The main thing that sets this novel apart is that the members of La Rose Verboten (the band), especially Teru and then Rei, are mortals in a messy world. Similarly to McKinty, there’s a haunting humanity here. When Teru sees Rei’s face for the first time (not a spoiler—come on, you know that happens), how he reacts is gutting. It’s awful. It makes you hate the protagonist, but only because you see yourself in him…and you wanted to see something lovelier. When he indulges in fantasy (and isn’t that what the Phantom story is all about—our proclivity to spin fantasies around the lives of others?), Teru half-recognizes his own indulgence. “His voice trembled on the final note, and he grimaced,” Mirai writes. “The half-fabricated tragedy had worked too well.”

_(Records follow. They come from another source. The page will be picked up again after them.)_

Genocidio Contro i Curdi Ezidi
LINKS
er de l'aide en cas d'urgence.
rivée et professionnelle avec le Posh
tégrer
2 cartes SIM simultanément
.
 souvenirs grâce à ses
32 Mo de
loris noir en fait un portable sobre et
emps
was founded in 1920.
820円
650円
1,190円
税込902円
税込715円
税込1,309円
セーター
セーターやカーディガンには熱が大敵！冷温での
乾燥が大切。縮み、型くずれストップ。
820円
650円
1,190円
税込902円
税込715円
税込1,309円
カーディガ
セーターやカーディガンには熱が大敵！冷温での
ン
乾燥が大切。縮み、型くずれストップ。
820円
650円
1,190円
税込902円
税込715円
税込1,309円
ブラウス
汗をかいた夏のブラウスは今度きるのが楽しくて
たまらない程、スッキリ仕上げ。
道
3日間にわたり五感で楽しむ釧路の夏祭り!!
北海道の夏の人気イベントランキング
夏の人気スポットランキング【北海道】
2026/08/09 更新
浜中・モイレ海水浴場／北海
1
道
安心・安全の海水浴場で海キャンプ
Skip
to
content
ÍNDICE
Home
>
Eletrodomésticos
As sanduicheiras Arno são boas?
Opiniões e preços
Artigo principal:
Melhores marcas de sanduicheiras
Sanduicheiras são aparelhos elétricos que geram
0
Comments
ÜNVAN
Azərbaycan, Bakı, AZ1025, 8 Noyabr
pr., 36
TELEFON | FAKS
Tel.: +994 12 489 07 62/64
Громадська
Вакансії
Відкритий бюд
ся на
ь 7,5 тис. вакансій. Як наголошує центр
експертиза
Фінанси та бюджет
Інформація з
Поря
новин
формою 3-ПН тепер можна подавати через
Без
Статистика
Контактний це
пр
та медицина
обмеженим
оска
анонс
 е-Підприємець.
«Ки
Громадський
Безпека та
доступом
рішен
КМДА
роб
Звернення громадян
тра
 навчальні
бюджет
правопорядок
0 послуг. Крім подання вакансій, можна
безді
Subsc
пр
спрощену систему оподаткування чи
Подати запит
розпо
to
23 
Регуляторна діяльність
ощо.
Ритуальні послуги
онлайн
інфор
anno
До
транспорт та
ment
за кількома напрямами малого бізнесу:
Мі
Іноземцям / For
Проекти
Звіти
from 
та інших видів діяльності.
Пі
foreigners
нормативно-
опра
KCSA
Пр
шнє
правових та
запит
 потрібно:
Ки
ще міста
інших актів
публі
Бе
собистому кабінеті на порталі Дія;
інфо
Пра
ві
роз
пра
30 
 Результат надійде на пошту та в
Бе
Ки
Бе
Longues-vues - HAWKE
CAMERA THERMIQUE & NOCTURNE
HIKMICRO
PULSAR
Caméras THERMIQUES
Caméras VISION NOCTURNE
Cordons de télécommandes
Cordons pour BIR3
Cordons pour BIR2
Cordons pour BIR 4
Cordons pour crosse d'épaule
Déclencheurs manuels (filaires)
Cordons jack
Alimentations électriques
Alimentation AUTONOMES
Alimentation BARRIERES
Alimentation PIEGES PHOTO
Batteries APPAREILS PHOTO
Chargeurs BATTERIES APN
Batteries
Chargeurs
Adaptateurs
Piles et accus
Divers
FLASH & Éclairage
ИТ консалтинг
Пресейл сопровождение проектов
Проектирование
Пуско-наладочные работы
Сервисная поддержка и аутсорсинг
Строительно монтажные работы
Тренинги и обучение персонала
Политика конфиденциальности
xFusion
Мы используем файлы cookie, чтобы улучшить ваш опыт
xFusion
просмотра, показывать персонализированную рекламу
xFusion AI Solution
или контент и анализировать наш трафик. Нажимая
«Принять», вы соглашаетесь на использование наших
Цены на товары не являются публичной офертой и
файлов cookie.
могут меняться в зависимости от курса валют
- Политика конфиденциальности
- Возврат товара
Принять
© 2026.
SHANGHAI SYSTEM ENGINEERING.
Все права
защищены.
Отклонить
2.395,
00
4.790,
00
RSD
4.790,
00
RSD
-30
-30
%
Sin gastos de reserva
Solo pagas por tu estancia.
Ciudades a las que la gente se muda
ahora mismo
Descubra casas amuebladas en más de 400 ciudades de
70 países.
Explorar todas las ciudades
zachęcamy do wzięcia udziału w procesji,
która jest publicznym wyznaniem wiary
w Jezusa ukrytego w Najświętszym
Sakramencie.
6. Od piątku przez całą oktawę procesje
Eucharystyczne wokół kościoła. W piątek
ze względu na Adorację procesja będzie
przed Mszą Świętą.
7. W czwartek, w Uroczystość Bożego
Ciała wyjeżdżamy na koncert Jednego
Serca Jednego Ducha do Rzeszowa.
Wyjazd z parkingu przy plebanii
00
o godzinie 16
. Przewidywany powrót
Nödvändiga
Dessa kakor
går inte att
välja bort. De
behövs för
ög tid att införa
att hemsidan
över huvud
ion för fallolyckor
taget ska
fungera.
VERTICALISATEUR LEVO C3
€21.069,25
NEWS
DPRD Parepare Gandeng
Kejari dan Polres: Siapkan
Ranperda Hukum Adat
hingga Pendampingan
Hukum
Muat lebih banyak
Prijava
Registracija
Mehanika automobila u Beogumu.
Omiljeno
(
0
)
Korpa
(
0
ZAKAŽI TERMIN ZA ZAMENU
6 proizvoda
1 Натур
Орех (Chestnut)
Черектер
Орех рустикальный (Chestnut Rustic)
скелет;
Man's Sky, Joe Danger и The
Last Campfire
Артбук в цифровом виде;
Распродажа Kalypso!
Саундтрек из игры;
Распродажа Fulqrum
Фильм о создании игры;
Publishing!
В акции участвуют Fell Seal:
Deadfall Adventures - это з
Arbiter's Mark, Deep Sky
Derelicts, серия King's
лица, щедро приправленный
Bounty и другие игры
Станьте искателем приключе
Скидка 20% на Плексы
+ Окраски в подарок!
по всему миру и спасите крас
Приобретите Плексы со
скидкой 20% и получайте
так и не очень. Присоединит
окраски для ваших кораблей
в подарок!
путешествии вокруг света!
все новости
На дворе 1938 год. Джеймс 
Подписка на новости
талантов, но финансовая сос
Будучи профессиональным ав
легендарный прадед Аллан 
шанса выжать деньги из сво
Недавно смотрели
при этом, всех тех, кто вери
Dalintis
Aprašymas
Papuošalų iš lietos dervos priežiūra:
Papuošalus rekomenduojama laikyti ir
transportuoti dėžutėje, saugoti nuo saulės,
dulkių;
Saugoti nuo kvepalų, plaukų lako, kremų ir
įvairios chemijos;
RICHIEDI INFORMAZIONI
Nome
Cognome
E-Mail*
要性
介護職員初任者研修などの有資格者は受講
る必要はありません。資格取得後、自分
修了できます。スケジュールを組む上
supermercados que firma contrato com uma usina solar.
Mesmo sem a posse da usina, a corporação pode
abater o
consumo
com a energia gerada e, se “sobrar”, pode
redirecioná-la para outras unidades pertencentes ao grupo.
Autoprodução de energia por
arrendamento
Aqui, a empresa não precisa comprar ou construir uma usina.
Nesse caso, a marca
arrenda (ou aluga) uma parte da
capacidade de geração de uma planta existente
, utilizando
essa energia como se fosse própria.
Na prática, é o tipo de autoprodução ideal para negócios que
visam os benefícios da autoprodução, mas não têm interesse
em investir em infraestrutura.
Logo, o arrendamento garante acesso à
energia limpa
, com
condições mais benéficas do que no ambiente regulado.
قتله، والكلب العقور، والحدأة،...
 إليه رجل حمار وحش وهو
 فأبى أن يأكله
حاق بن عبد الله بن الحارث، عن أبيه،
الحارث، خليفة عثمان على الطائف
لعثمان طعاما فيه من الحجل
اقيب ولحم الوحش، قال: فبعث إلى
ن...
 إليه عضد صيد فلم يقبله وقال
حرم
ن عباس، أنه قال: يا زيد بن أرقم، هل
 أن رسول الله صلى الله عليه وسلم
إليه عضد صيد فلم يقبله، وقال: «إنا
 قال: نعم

Unlike the Opera, this novel isn’t an outright tragedy, but it also isn’t a frothy romance. It’s good, though. Really good.

So, go read them both. The Stars May Rise and Fall will satisfy your need for romance, and The Chain will satisfy your adrenaline craving, but they’re both so much richer, sadder, and more hopeful than either of those genres typically conveys. There’s only so much summer left; I recommend spending it reading beautifully crafted stories about how innocence is lost, and how something better can be forged in the ruins—something maybe like courage.